++++ DATA FOR REVIEW
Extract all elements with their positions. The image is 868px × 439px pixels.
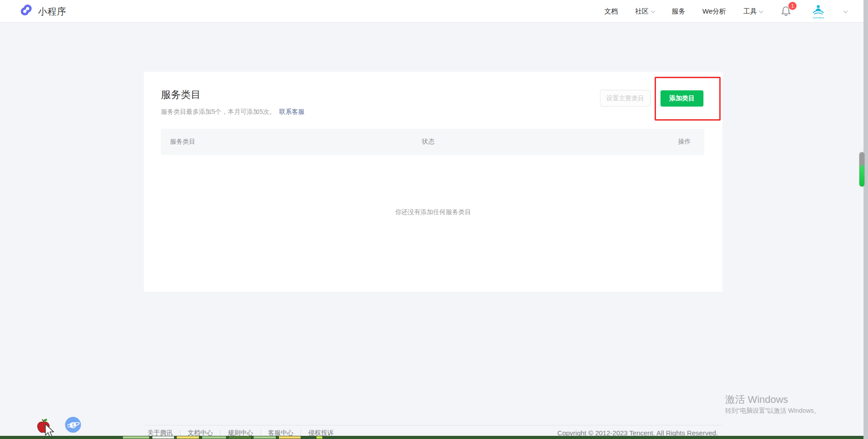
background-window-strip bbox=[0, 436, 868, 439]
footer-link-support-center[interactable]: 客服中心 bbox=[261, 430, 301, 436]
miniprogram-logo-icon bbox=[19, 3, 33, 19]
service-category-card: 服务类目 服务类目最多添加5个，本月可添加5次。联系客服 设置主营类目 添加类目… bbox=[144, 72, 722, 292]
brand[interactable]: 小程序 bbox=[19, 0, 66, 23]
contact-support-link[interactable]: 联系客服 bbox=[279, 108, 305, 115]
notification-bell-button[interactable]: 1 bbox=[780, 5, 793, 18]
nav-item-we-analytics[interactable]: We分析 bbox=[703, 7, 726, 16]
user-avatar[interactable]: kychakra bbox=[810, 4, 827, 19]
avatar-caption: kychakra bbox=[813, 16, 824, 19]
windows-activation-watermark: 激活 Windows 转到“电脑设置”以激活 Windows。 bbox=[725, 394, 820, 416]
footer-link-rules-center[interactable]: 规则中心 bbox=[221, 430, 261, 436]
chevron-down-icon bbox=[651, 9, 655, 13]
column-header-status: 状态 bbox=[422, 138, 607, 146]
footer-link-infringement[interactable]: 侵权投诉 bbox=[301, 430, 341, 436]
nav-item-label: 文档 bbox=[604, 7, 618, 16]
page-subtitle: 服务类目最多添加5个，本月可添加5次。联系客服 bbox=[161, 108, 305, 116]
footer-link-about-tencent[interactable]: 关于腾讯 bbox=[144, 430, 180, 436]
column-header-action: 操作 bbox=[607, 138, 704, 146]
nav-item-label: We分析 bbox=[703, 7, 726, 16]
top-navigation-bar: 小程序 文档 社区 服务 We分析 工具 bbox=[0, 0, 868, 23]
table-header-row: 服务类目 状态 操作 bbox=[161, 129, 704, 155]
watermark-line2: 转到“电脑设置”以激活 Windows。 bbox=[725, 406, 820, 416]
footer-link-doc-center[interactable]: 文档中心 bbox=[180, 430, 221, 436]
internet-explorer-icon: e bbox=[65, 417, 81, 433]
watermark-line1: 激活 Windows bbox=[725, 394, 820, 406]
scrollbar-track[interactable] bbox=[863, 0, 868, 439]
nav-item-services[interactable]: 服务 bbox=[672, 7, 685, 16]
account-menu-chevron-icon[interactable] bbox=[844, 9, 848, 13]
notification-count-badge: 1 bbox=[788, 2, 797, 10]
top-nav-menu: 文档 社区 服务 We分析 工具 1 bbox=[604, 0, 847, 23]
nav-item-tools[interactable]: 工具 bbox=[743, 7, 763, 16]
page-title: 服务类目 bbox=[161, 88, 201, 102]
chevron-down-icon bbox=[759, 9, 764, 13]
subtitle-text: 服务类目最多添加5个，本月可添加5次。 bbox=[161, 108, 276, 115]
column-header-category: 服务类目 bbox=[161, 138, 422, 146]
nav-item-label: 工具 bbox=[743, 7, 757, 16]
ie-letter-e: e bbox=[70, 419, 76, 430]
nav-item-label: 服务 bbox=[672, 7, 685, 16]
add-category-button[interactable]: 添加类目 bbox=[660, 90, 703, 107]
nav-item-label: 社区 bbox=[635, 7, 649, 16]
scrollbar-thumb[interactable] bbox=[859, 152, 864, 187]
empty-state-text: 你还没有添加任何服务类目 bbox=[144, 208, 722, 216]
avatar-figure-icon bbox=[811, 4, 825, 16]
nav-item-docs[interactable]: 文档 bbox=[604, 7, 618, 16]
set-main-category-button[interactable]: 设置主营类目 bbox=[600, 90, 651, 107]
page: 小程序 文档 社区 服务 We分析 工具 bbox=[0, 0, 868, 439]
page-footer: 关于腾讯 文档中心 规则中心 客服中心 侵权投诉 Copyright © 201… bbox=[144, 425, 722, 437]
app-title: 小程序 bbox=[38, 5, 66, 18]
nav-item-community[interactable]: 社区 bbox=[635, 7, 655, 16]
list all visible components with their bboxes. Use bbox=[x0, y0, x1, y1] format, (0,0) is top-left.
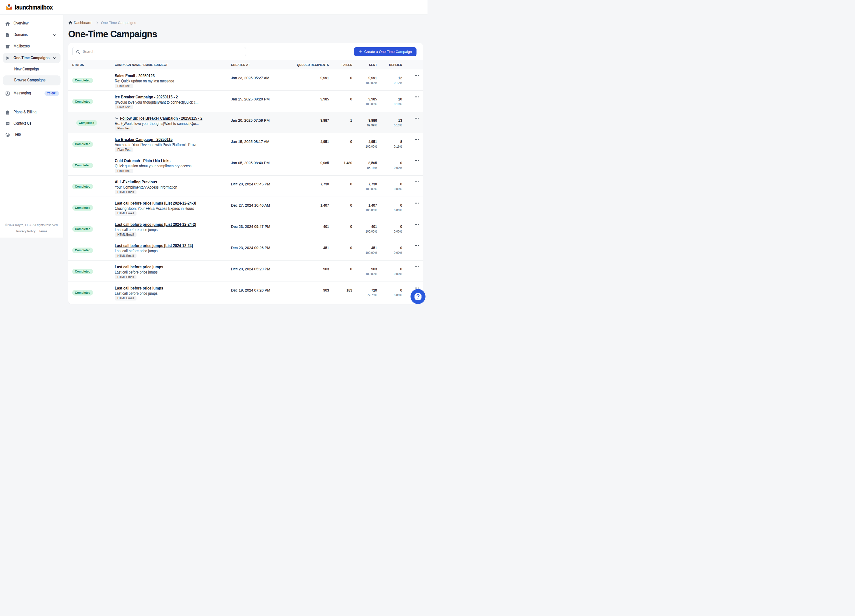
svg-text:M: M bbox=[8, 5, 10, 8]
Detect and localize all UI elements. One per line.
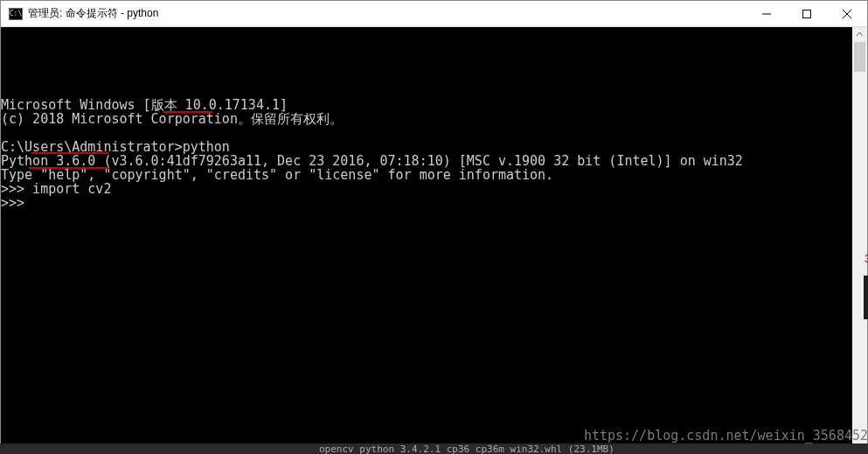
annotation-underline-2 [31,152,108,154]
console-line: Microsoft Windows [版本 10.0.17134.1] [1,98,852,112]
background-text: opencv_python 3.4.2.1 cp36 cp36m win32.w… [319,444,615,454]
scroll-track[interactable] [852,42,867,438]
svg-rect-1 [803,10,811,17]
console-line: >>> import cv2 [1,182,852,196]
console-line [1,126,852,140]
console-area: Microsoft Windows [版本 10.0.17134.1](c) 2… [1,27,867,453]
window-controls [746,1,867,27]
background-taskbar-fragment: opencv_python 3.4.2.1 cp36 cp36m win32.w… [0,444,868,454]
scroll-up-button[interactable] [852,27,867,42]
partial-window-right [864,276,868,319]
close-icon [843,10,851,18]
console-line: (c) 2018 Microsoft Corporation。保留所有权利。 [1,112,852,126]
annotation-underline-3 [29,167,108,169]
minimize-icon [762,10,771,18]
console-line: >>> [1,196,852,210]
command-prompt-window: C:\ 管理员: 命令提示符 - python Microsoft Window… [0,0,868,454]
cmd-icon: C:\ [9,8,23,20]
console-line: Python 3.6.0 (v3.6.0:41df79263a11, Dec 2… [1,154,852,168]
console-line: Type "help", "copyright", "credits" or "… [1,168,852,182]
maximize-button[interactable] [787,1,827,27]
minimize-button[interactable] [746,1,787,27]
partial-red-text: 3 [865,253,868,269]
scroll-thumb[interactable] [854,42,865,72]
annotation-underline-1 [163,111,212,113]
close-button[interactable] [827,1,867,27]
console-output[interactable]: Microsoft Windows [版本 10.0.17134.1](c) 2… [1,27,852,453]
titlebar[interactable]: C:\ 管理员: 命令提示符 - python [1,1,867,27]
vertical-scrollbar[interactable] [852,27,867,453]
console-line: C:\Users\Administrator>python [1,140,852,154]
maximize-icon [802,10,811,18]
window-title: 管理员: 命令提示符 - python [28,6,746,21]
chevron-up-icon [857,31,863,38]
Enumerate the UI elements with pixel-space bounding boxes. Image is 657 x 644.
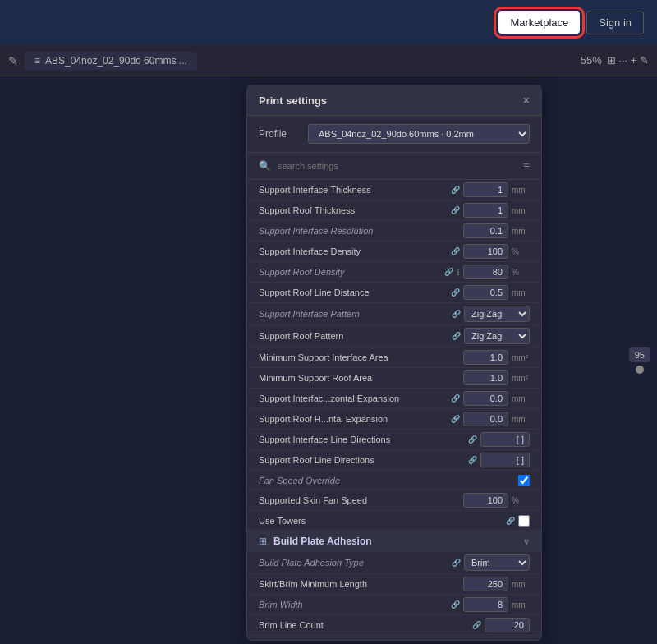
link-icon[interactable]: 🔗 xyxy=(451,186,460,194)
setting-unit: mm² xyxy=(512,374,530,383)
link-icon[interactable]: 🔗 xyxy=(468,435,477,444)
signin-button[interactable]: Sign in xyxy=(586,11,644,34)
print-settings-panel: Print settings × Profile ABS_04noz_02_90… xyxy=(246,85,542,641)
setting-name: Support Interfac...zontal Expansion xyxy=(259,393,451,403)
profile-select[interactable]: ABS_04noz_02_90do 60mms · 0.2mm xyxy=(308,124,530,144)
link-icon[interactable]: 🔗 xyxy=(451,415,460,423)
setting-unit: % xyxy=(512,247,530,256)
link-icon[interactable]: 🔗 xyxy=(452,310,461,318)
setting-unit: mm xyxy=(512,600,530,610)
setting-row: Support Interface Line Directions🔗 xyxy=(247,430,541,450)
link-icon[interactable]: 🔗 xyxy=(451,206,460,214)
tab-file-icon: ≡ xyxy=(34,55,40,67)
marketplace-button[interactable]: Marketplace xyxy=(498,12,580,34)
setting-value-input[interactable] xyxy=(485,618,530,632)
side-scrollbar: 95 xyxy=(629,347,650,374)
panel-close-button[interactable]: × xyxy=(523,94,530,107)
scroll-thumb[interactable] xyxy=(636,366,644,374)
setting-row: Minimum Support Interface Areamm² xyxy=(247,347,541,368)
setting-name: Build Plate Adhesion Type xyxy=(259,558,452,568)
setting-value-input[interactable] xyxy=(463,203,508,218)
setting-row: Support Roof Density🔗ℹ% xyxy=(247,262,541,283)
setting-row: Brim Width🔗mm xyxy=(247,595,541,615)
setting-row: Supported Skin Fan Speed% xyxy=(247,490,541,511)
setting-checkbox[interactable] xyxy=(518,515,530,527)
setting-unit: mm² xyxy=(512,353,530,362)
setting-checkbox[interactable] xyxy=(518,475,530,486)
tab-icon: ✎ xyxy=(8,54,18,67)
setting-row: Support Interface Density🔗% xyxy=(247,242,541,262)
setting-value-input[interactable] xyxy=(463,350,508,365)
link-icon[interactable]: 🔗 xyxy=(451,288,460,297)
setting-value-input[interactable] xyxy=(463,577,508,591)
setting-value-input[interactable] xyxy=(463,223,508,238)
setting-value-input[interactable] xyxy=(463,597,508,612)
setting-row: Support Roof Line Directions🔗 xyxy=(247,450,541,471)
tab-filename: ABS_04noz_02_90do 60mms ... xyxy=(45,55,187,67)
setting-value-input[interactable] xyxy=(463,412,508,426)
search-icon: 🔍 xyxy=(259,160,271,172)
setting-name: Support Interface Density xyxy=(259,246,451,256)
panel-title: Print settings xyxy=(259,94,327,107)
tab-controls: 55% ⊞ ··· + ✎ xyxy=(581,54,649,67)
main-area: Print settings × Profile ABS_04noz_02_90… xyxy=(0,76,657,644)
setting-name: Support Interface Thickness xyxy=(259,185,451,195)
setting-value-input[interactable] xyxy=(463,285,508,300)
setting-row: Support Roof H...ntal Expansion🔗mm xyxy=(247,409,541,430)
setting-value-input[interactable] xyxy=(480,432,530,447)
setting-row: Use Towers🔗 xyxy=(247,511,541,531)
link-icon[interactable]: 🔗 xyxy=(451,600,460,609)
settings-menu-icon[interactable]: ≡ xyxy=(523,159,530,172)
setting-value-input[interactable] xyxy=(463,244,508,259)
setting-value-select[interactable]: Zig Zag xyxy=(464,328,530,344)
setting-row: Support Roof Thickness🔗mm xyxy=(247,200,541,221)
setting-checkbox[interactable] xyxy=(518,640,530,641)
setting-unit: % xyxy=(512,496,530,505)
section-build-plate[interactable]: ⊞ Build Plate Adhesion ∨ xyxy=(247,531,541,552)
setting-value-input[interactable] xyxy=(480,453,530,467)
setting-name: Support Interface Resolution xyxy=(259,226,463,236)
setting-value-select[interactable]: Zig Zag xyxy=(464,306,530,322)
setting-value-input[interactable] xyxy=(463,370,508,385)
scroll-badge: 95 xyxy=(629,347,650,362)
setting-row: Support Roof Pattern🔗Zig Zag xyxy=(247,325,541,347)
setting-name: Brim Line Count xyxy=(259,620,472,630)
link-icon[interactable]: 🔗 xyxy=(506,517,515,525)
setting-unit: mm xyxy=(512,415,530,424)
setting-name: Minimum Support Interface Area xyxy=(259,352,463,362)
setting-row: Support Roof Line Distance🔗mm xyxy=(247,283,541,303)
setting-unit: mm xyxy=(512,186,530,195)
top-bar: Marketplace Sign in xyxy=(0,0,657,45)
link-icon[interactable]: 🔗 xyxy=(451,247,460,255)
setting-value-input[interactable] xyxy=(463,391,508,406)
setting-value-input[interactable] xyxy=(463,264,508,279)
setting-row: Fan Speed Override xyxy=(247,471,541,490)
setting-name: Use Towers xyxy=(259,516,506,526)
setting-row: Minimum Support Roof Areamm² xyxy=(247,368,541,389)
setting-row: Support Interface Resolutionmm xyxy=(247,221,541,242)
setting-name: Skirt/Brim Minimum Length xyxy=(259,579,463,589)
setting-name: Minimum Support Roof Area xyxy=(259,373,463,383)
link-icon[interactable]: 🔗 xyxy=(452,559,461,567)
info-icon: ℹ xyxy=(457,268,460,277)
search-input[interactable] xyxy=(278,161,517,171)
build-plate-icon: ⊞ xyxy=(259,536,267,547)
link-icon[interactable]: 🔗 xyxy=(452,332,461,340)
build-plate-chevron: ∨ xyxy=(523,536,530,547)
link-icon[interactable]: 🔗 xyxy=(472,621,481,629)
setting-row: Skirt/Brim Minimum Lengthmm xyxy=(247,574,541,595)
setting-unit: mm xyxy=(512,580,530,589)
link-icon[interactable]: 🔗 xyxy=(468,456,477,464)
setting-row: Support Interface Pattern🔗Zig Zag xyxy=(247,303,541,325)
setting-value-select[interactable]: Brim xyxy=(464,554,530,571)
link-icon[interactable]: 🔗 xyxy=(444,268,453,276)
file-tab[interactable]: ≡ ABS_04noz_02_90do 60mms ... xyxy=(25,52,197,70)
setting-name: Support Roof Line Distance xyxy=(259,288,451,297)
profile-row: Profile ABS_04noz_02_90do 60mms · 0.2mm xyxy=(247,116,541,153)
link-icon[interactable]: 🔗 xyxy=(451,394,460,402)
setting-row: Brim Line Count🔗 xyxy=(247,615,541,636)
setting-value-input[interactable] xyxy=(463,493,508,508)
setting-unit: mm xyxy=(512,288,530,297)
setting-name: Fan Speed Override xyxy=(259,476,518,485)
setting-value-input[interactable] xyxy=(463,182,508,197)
++++++++
## TASK OBJECTIVE
Whenever the word "watermark" shows up in a line of the entries above, copy that line.

## PROBLEM SOLUTION
windows-activation-watermark: 激活 Windows 转到“电脑设置”以激活 Windows。 bbox=[725, 394, 820, 416]
watermark-line2: 转到“电脑设置”以激活 Windows。 bbox=[725, 406, 820, 416]
watermark-line1: 激活 Windows bbox=[725, 394, 820, 406]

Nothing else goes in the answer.